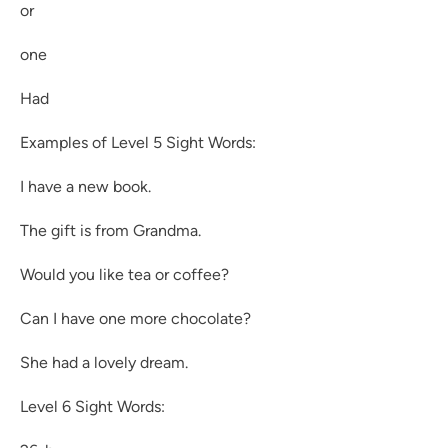
or
one
Had
Examples of Level 5 Sight Words:
I have a new book.
The gift is from Grandma.
Would you like tea or coffee?
Can I have one more chocolate?
She had a lovely dream.
Level 6 Sight Words:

ASSIGNED TASK — The output should consist of the records above, reproduced exactly, without pictures.

RESULT —
or
one
Had
Examples of Level 5 Sight Words:
I have a new book.
The gift is from Grandma.
Would you like tea or coffee?
Can I have one more chocolate?
She had a lovely dream.
Level 6 Sight Words:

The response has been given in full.